----- Exercise data -----

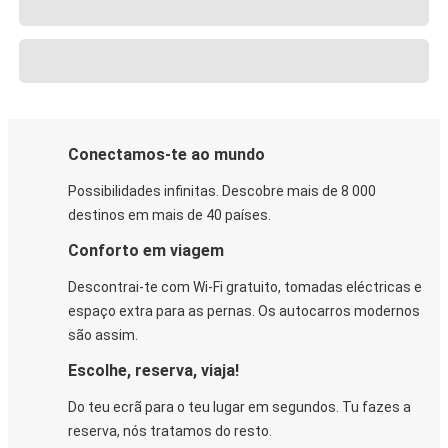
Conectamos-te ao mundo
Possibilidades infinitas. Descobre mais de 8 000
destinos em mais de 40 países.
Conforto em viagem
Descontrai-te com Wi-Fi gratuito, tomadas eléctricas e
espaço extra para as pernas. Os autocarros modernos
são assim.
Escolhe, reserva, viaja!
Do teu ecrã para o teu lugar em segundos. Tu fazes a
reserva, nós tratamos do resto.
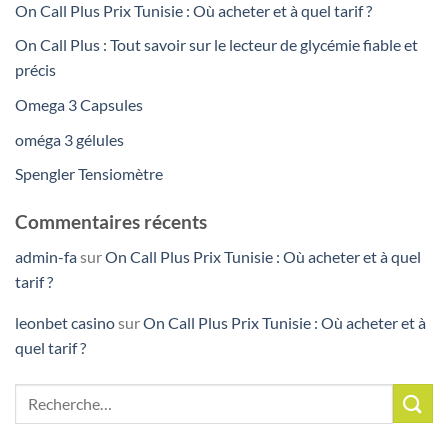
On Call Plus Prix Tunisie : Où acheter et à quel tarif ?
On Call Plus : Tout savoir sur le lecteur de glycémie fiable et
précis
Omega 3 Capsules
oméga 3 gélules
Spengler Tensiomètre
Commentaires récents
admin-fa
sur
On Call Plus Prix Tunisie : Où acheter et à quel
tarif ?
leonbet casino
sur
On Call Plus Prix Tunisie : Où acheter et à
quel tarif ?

-----

■ **Exercise**
Write out the whole listing above exactly; do not include the pictures.

■ **Solved problem**
Conectamos-te ao mundo
Possibilidades infinitas. Descobre mais de 8 000
destinos em mais de 40 países.
Conforto em viagem
Descontrai-te com Wi-Fi gratuito, tomadas eléctricas e
espaço extra para as pernas. Os autocarros modernos
são assim.
Escolhe, reserva, viaja!
Do teu ecrã para o teu lugar em segundos. Tu fazes a
reserva, nós tratamos do resto.
On Call Plus Prix Tunisie : Où acheter et à quel tarif ?
On Call Plus : Tout savoir sur le lecteur de glycémie fiable et
précis
Omega 3 Capsules
oméga 3 gélules
Spengler Tensiomètre
Commentaires récents
admin-fa
sur
On Call Plus Prix Tunisie : Où acheter et à quel
tarif ?
leonbet casino
sur
On Call Plus Prix Tunisie : Où acheter et à
quel tarif ?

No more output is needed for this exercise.